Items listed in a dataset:
[Start of Attachment]

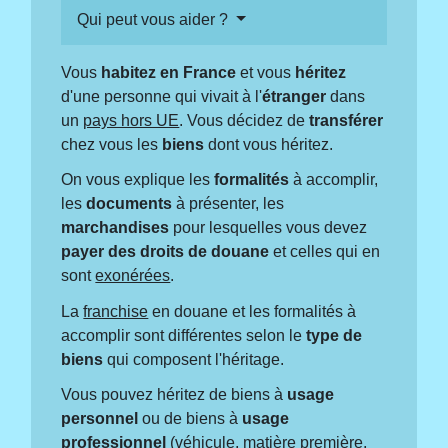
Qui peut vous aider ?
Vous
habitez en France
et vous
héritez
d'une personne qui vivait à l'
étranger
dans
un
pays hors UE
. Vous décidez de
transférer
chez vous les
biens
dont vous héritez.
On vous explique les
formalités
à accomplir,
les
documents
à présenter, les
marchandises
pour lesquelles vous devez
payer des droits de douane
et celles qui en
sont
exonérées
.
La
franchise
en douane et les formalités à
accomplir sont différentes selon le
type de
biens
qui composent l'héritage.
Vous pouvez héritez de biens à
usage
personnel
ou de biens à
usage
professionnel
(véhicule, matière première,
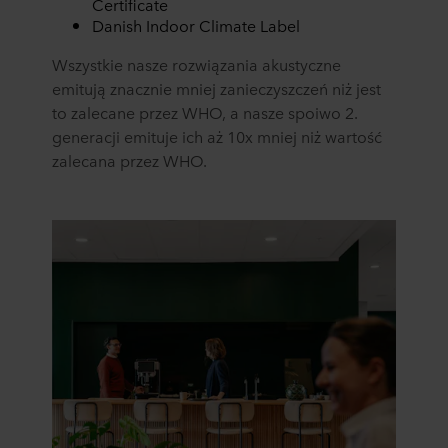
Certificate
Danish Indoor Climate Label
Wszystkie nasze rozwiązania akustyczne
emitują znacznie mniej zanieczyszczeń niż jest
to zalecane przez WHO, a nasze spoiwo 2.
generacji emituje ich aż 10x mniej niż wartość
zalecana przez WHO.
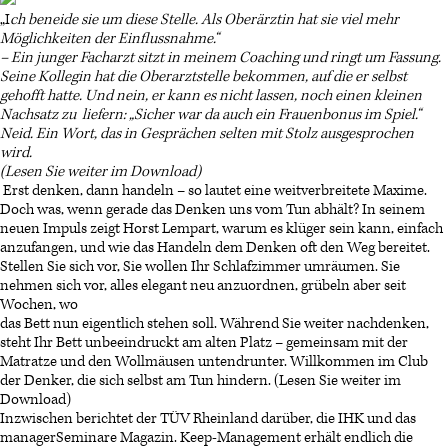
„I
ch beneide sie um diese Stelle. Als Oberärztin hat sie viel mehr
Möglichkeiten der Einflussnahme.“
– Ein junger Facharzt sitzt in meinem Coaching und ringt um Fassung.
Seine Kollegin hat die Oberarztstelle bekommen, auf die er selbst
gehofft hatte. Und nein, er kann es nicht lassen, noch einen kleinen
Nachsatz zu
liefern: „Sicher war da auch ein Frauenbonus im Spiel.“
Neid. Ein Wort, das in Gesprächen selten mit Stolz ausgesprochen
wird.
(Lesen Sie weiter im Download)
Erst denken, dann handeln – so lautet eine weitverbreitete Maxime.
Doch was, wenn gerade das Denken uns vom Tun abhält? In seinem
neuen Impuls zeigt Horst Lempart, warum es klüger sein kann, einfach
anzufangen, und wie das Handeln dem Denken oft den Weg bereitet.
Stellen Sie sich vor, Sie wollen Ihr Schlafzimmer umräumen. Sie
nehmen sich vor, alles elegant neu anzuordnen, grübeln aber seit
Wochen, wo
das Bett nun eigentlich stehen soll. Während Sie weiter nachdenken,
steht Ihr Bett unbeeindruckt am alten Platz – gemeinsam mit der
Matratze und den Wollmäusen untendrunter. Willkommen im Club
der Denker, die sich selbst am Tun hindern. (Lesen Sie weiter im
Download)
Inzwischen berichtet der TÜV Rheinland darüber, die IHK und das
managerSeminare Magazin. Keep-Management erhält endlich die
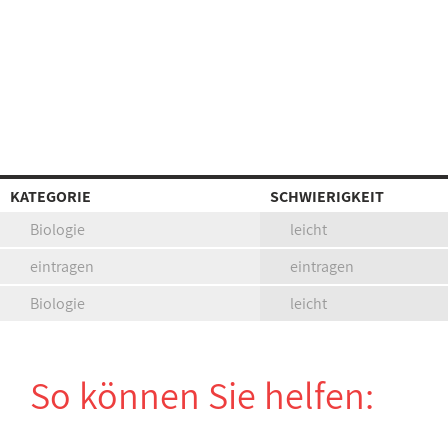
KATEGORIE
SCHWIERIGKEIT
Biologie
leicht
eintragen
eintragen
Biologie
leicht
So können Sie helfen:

[End of Attachment]
[Start of Attachment]

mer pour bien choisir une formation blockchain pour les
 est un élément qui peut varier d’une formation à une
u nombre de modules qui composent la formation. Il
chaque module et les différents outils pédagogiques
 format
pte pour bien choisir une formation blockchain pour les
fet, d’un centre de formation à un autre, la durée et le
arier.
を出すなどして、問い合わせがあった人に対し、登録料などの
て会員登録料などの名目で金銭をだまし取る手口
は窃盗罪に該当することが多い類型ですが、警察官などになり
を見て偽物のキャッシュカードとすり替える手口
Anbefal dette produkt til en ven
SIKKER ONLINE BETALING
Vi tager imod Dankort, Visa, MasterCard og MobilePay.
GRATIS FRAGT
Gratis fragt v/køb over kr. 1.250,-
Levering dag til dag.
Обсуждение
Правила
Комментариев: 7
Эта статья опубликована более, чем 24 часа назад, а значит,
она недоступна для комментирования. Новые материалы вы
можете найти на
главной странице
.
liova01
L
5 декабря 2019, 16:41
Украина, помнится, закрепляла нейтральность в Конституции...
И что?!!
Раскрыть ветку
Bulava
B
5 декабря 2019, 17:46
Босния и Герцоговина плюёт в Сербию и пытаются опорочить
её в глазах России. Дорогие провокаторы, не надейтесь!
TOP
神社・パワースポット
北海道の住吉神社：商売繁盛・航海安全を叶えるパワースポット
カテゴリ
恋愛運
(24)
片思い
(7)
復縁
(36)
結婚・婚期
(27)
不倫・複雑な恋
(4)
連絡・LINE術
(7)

[End of Attachment]
[Start of Attachment]

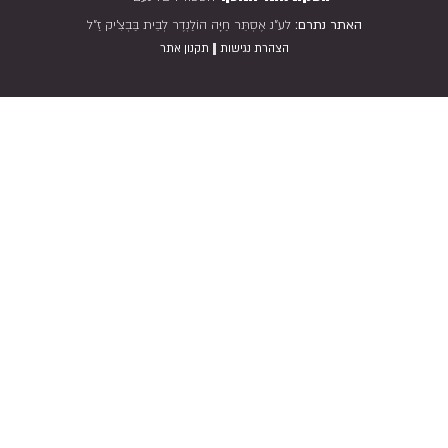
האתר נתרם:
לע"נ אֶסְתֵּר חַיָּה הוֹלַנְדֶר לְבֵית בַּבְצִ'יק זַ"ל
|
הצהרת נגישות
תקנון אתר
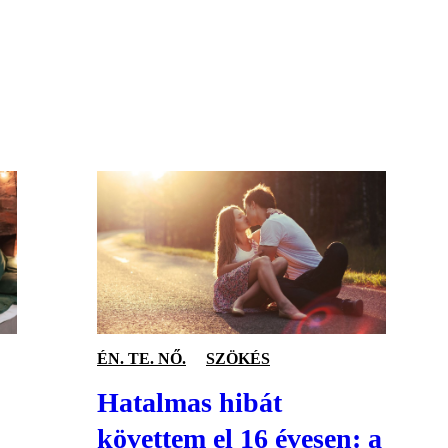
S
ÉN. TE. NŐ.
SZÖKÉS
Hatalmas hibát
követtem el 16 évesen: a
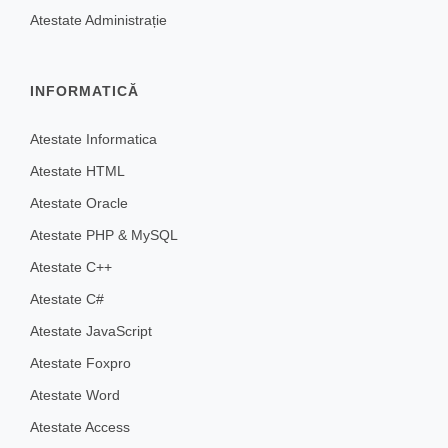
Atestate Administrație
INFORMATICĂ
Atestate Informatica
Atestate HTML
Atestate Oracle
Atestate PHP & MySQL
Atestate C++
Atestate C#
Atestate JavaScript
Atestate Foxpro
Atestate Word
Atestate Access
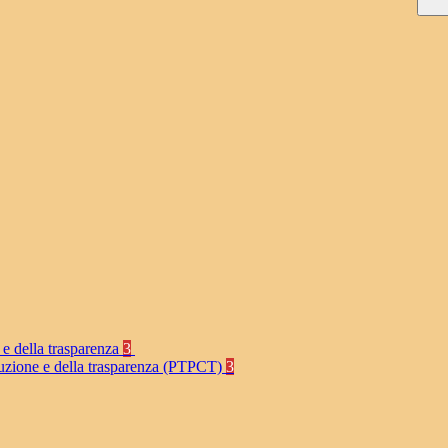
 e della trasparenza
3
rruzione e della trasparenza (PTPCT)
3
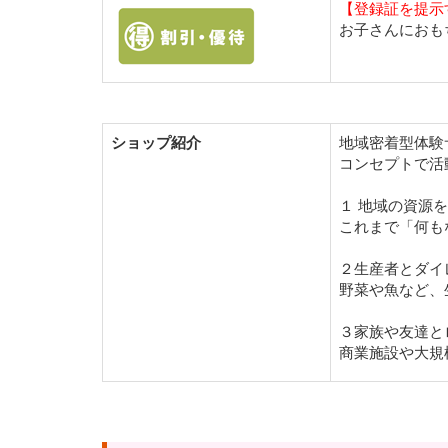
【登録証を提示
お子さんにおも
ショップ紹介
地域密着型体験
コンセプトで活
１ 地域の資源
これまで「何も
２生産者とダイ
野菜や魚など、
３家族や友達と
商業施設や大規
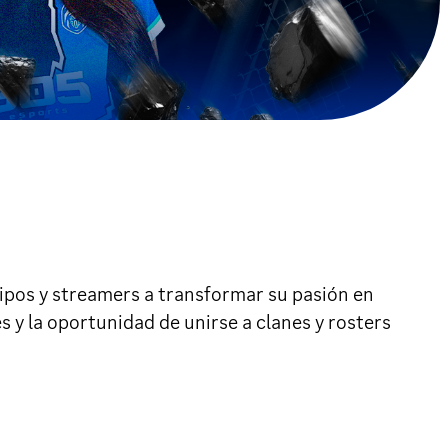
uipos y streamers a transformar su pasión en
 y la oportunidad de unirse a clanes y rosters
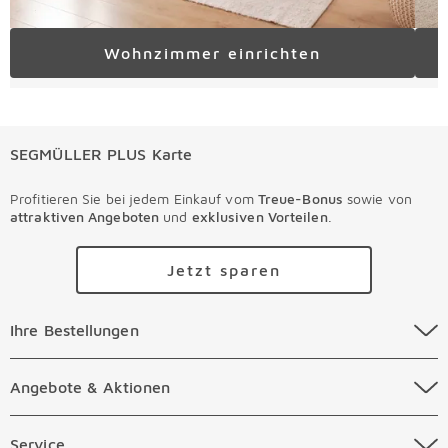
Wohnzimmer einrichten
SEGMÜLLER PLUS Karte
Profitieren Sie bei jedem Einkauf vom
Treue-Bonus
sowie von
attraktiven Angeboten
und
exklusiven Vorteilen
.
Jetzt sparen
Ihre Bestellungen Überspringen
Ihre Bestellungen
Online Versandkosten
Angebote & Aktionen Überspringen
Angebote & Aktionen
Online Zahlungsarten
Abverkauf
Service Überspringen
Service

[End of Attachment]

TASK STATEMENT: Look above for the line with "Qui peut vous aider ?"; quote it and every line after it, stopping after the line with "anzufangen, und wie", exactly, with nothing added and without pictures.

REPLY TO THE EXERCISE:
Qui peut vous aider ?
Vous
habitez en France
et vous
héritez
d'une personne qui vivait à l'
étranger
dans
un
pays hors UE
. Vous décidez de
transférer
chez vous les
biens
dont vous héritez.
On vous explique les
formalités
à accomplir,
les
documents
à présenter, les
marchandises
pour lesquelles vous devez
payer des droits de douane
et celles qui en
sont
exonérées
.
La
franchise
en douane et les formalités à
accomplir sont différentes selon le
type de
biens
qui composent l'héritage.
Vous pouvez héritez de biens à
usage
personnel
ou de biens à
usage
professionnel
(véhicule, matière première,
Certificate
Danish Indoor Climate Label
Wszystkie nasze rozwiązania akustyczne
emitują znacznie mniej zanieczyszczeń niż jest
to zalecane przez WHO, a nasze spoiwo 2.
generacji emituje ich aż 10x mniej niż wartość
zalecana przez WHO.
„I
ch beneide sie um diese Stelle. Als Oberärztin hat sie viel mehr
Möglichkeiten der Einflussnahme.“
– Ein junger Facharzt sitzt in meinem Coaching und ringt um Fassung.
Seine Kollegin hat die Oberarztstelle bekommen, auf die er selbst
gehofft hatte. Und nein, er kann es nicht lassen, noch einen kleinen
Nachsatz zu
liefern: „Sicher war da auch ein Frauenbonus im Spiel.“
Neid. Ein Wort, das in Gesprächen selten mit Stolz ausgesprochen
wird.
(Lesen Sie weiter im Download)
Erst denken, dann handeln – so lautet eine weitverbreitete Maxime.
Doch was, wenn gerade das Denken uns vom Tun abhält? In seinem
neuen Impuls zeigt Horst Lempart, warum es klüger sein kann, einfach
anzufangen, und wie das Handeln dem Denken oft den Weg bereitet.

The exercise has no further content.